Zug trifft auf Auto. Dieses Szenario will niemand erleben. Und trotzdem kann es passieren: Ablenkung, Unachtsamkeit oder unterschätzte Strassenverhältnisse führen in seltenen Fällen dazu, dass das Auto ausgerechnet dort stehen bleibt, wo es nicht sollte – auf dem Bahnübergang. Rettungskräfte müssen bei einem solchen Ereignis genau wissen, wie sie Autolenker, Lokführer und Fahrgäste in Sicherheit bringen können. Denn in einem solchen Fall lauern überall Gefahren: Kommt auf dem Gleis nebenan noch ein Zug? Ist Strom auf der Fahrleitung, die über das Auto hängt? Fängt das Auto gar Feuer?

In Einsiedeln trainieren Mitarbeiter der Schweizerischen Südostbahn AG (SOB), der Intervention SBB und Einsatzkräfte der Feuerwehr Einsiedeln Mitte August genau dieses Szenario. Mit einer Theorielektion rund um Bahnsicherheit und den Lösch- und Rettungszug wird die Übung thematisch untermauert. Die SOB vermittelt mehrmals pro Jahr mit Übungen und Theorieabenden das notwendige Bahnwissen an Feuerwehren und weitere Rettungskräfte.

Trotz Inszenierung steigt der Puls

Wie in einer Theaterkulisse bereiten die Teams den Schadenplatz vor: Das Auto ist Schrott, die Frontscheibe schon zerborsten, bevor der «Unfall» überhaupt geschehen ist. Ein Barrierenholmen wird über das Auto gelegt, dazu etwas Fahrdraht und ein Stück Isolator, die angeblich heruntergefallen sind. René Megert, Leiter Betriebsführung bei der SOB, sorgt mit viel Augenmass dafür, dass nun auch der S-Bahn-Flirt an der richtigen Stelle zum Stillstand kommt, der vom Lösch- und Rettungszug der SBB ins bereits stromlose Abstellgleis bei der Einsiedler Gartenbahn geschoben wird. Mit klaren Handzeichen fordert Megert seine Kollegen auf, den Flirt noch ein Stück näher ans Auto zu fahren. Seine Hand geht nach unten, «Stopp», der Zug kommt zum Stillstand – just so, dass die Kupplung mit leichtem Knirschen aber ziemlich sanft das Seitenfenster des Autos trifft.
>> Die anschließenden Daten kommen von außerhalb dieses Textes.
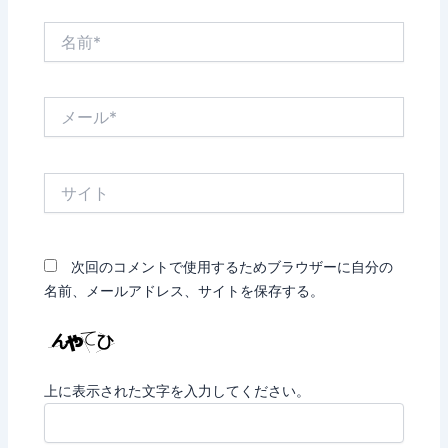
名
前
*
メ
ー
ル
*
サ
イ
ト
次回のコメントで使用するためブラウザーに自分の
名前、メールアドレス、サイトを保存する。
上に表示された文字を入力してください。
Beim Einsiedler Feuerwehrkommandanten Marcel Zehnder geht nun der Puls doch etwas hoch, wie er einem anwesenden Journalisten erzählt. Ja, Übungen machen sie öfters – und dennoch, dieses Szenario ist speziell, gerade weil die Szenerie nun so echt wirkt. Inzwischen ist sogar eine Studentin als «Opfer» ins Auto gestiegen, sie wird später von den Einsatzkräften geborgen werden. «Mit den Bildern lernt man», ist René Megert überzeugt. Diese Erlebnisse aus der Übung könnten die Einsatzkräfte wieder abrufen, sollten sie tatsächlich einmal im Ernstfall agieren müssen.

Konzentration statt Action

Zweimal wird von unterschiedlichen Gruppen trainiert, einmal bei Tageslicht, einmal bei einbrechender Dunkelheit. Die Einsatzkräfte sehen das Übungsszenario erst, wenn sie auf den fiktiven Schadenplatz kommen. Und dennoch: Wer viel Action oder wild herumrennende Feuerwehrleute erwartet, wird enttäuscht. Aber das hier ist eben kein Spielfilm, trotz künstlicher Kulisse: Ruhig, professionell und sicher arbeiten die Einsatzkräfte der Feuerwehr. Aus sicherer Distanz wird das rauchende Auto mit Wasser vor einem Feuer geschützt, mit den übrigen Rettungsmassnahmen müssen sie geduldig warten, bis die Fahrleitung stromlos geschaltet und geerdet wurde. Die Funksprüche sind kurz und präzise, einmal wird etwas mehr Licht gewünscht, dann wird bestätigt, dass der Kontakt mit dem Lokführer hergestellt werden konnte. Ebenso konzentriert wird später an der Rettung der Fahrzeuglenkerin gearbeitet. Für René Megert ist klar: Die Übung ist gelungen, das Zusammenspiel der verschiedenen Teams hat funktioniert. 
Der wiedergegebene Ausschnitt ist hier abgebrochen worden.